- [WHAT THE EXERCISE ASKS]: Reproduce exactly the lines from the one containing "v24069-z3023-a1 fuehrungs" through the last line of the records below, both included, and nothing else.

- [RECORD SET]:
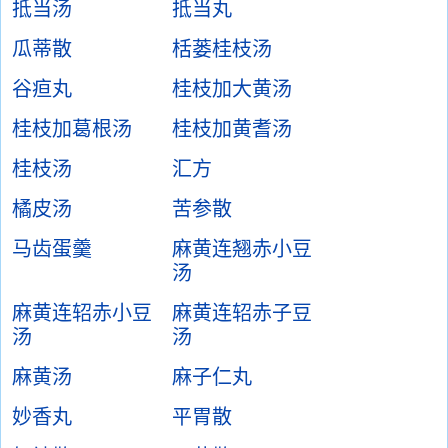
抵当汤
抵当丸
瓜蒂散
栝蒌桂枝汤
谷疸丸
桂枝加大黄汤
桂枝加葛根汤
桂枝加黄耆汤
桂枝汤
汇方
橘皮汤
苦参散
马齿蛋羹
麻黄连翘赤小豆
汤
麻黄连轺赤小豆
麻黄连轺赤子豆
汤
汤
麻黄汤
麻子仁丸
妙香丸
平胃散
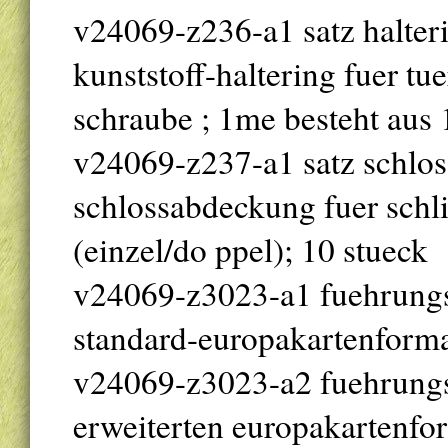
v24069-z236-a1 satz haltering
kunststoff-haltering fuer tue
schraube ; 1me besteht aus 
v24069-z237-a1 satz schloss
schlossabdeckung fuer schli
(einzel/do ppel); 10 stueck
v24069-z3023-a1 fuehrungs
standard-europakartenforma
v24069-z3023-a2 fuehrungs
erweiterten europakartenfo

- [SOLUTION]:
v24069-z3023-a1 fuehrungs
standard-europakartenforma
v24069-z3023-a2 fuehrungs
erweiterten europakartenfo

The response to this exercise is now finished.